Telling her that my penis is called megatron was not a good idea for a first date.
Tell her she's as useless as a condom.
So tired and we had a cokehead in the salon today making us bleach her whole head because she thought it would let her pass her drug test for custody of her kid
Oh.My.God.
you only had a canadian ten, but you said it was all good cuz you would just by molson.
Restaurants Roasting People Who Gave Them Negative Yelp Reviews (25 Pics)
apparently when the FedEx truck drove by, we tried to chase it down thinking they were delievering a 30 pack...great night.
I just banged two guys while dressed like an angel. I love this holiday.
she went to her friend's wedding and caught the bouquet. as the unwilling rebound, can i run away now?
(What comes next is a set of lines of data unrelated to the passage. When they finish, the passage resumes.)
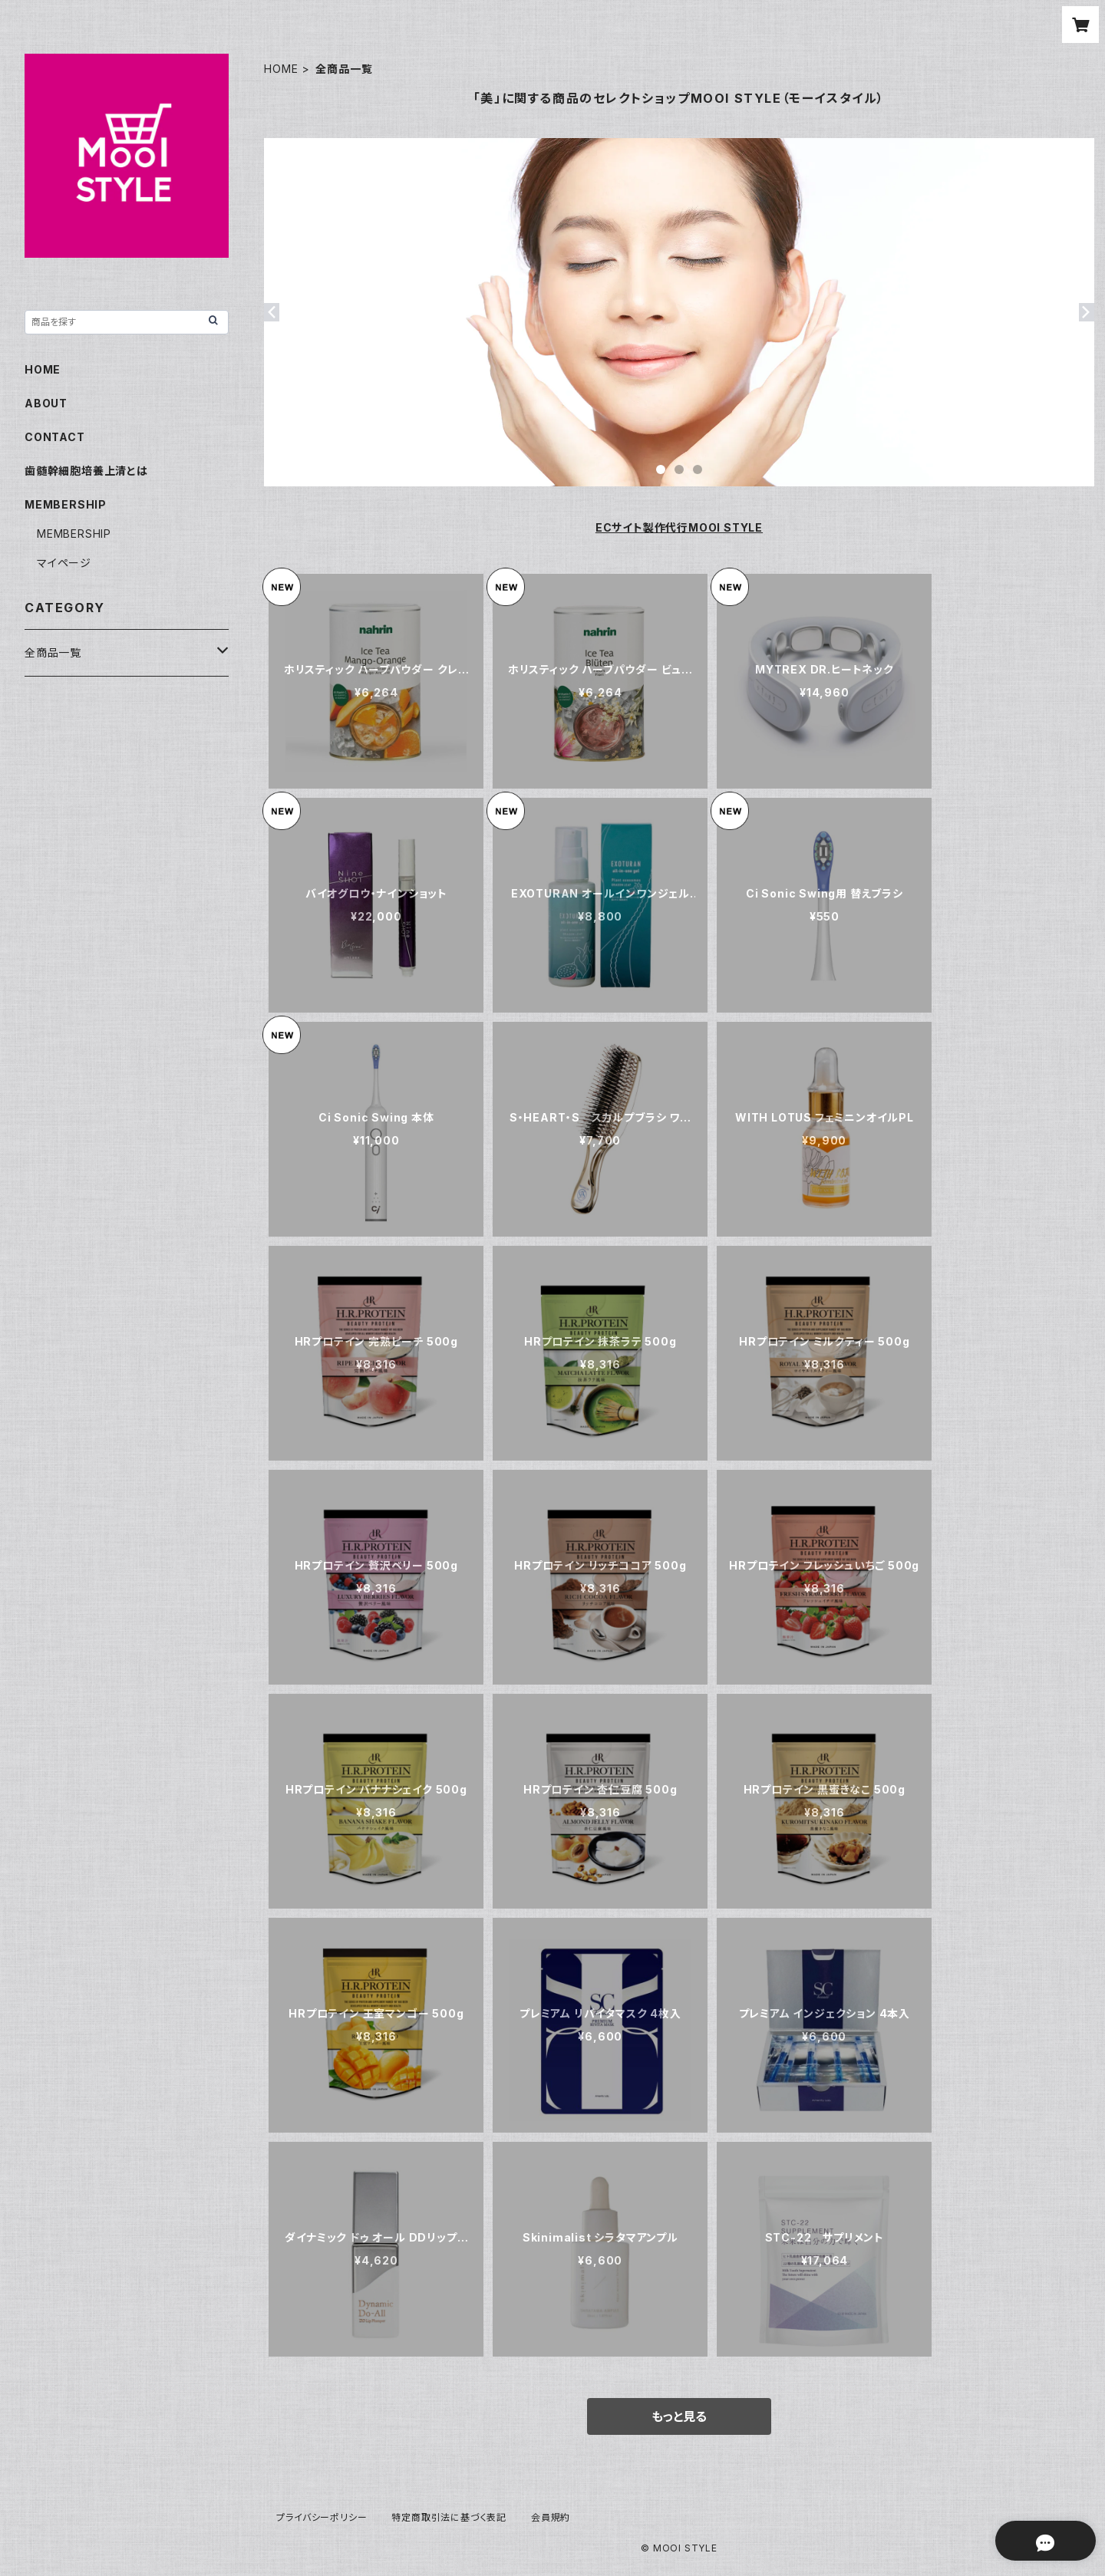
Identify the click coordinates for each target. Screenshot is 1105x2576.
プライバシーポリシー (321, 2517)
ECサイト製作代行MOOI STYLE (679, 527)
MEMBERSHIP (74, 533)
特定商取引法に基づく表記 (448, 2517)
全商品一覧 (53, 652)
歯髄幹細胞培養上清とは (86, 470)
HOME (281, 68)
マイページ (64, 562)
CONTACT (55, 436)
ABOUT (46, 403)
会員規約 (550, 2517)
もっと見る (679, 2416)
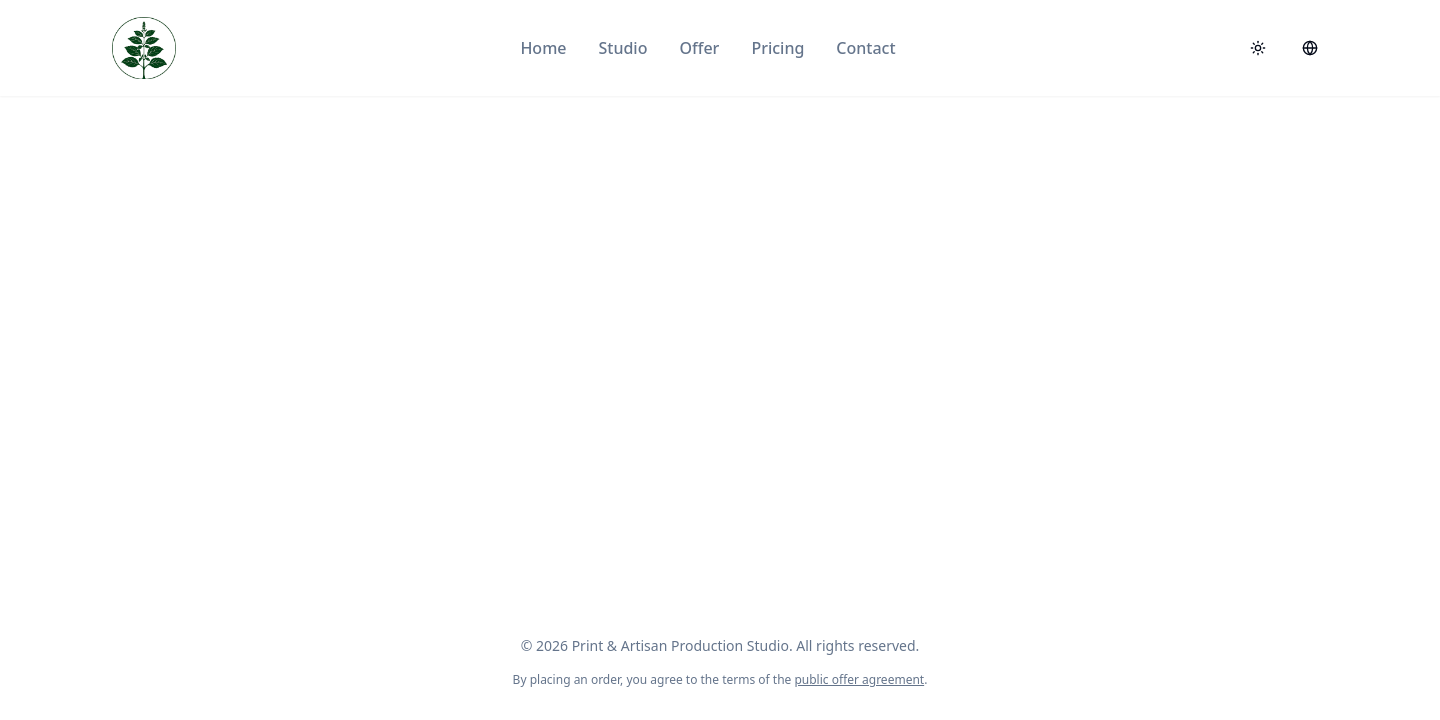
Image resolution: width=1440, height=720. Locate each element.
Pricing (777, 48)
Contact (865, 48)
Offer (699, 48)
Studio (622, 48)
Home (543, 48)
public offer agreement (859, 679)
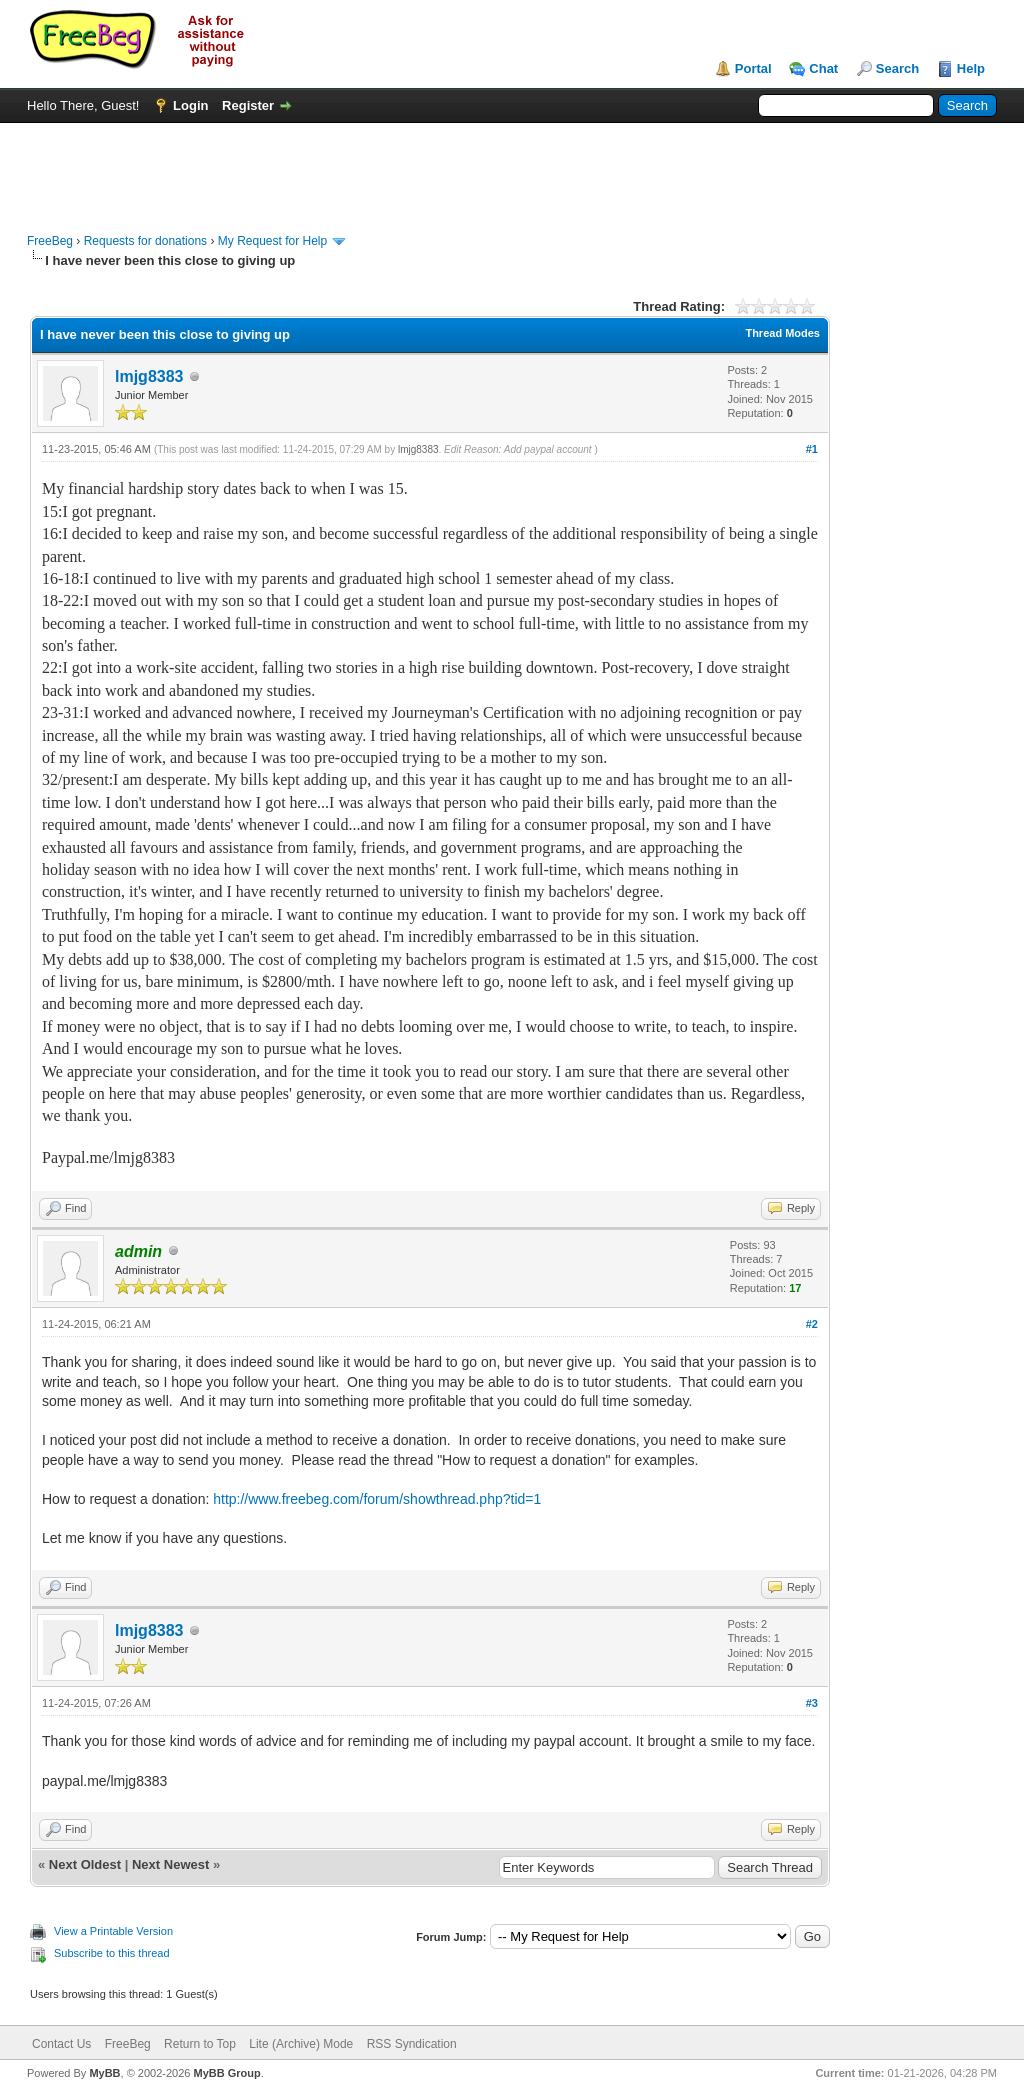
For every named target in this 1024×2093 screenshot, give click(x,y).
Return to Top (200, 2044)
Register (248, 105)
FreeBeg (50, 241)
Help (971, 68)
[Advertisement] (512, 168)
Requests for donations (145, 241)
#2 (812, 1324)
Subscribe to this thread (112, 1953)
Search (897, 68)
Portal (753, 68)
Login (190, 105)
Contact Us (61, 2044)
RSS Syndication (412, 2044)
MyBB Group (226, 2073)
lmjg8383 (149, 376)
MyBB (104, 2073)
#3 (812, 1703)
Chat (823, 68)
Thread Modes (782, 333)
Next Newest (170, 1864)
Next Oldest (85, 1864)
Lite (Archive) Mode (301, 2044)
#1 (812, 449)
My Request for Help (272, 241)
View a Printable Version (113, 1931)
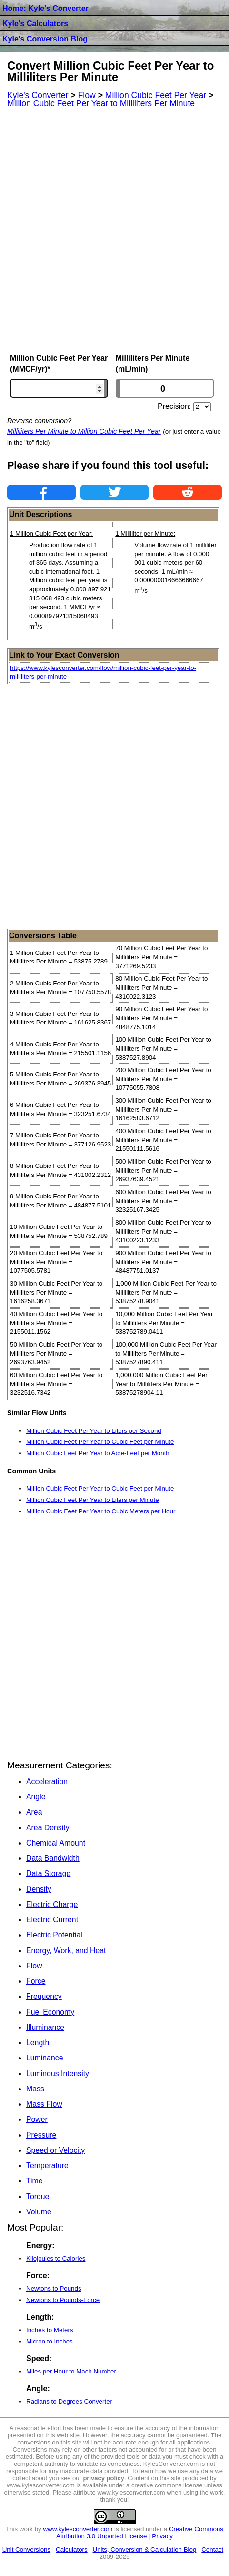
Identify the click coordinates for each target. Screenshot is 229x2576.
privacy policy (103, 2478)
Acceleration (47, 1781)
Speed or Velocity (55, 2150)
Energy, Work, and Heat (66, 1951)
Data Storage (48, 1873)
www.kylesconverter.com (77, 2529)
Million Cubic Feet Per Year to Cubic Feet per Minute (100, 1441)
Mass (35, 2089)
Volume (38, 2212)
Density (38, 1889)
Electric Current (52, 1920)
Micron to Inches (49, 2341)
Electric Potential (54, 1935)
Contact (212, 2549)
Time (34, 2181)
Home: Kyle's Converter (45, 8)
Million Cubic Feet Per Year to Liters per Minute (92, 1499)
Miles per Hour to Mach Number (71, 2371)
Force (35, 1981)
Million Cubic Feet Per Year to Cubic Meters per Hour (100, 1511)
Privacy (162, 2536)
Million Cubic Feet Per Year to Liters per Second (93, 1430)
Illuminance (45, 2027)
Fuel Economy (50, 2012)
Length (37, 2042)
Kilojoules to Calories (55, 2258)
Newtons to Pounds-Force (63, 2299)
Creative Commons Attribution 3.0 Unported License (139, 2532)
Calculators (72, 2549)
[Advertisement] (114, 230)
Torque (37, 2196)
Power (37, 2119)
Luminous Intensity (57, 2073)
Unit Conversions (26, 2549)
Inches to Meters (49, 2329)
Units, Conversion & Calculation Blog (145, 2549)
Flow (34, 1966)
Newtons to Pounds (53, 2288)
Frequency (44, 1996)
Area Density (48, 1828)
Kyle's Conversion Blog (45, 39)
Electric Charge (52, 1904)
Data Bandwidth (53, 1858)
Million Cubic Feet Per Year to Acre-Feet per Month (97, 1453)
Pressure (41, 2135)
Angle (35, 1797)
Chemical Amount (55, 1843)
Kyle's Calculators (35, 24)
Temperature (47, 2165)
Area (34, 1812)
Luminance (44, 2058)
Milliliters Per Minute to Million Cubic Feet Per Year (84, 431)
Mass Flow (44, 2104)
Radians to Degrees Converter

That girl gave me her number because you were arrested. I am so proud of you dude.
He just climbed off me and used my hairspray to fix his hair. If he hadn't just gone down on me I would think he's gay.
Woman Posts Harassing DMs From Creep Online, Now He’s Upset Because People Told His Mom
I think we should take up crocheing or stamp collecting....something completely lacking penises
My new year's resolution was to squirt this year. I only have four months left. Help.
I just remember dedicating a shot to me giving you head so it was obviously a good night
Today is a shit your pants at work kinda day
I woke up this morning with my hand on his dick. That sneaky bastard.